The ancient tradition is becoming increasingly unsustainable, however, with leopard populations dwindling significantly.
The ICUN Red List has classified leopards, or Panthera pardus, as vulnerable, and although southern Africa has the most dense recorded leopard populations, they have come under threat in recent years due to prey and habitat loss, as well as poaching.
In light of this, the department of environmental affairs (DEA) has lifted a historic ban on leopard hunting, which was in place since 2016.
According to Minister Edna Molewa, who made the announcement in August, the decision to lift the ban “is based on a review of available scientific information on the status of leopard populations in South Africa and an evidence-based assessment by the scientific authority”.
The new quota explains that five leopards will be allowed to be hunted in Limpopo, and two in KwaZulu-Natal. The leopards must be seven years or older, and must be male.
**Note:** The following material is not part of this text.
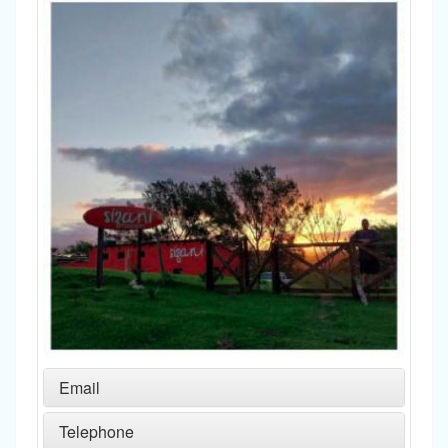
Email
Telephone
“It is important to note that the hunting of leopard is only undertaken in specified hunting zones where scientific evidence indicates stable leopard populations,” Molewa said.
The DEA has emphasised that applications to hunt leopards will be monitored on a national level, and that no hunting will take place in areas where leopard populations are dwindling.
There is another factor that may further threaten this majestic species – the continuous use of leopard skins by Shembe church members.
Because they are revered in the community, settling for the real thing is seen as an important part of the religious group’s traditions.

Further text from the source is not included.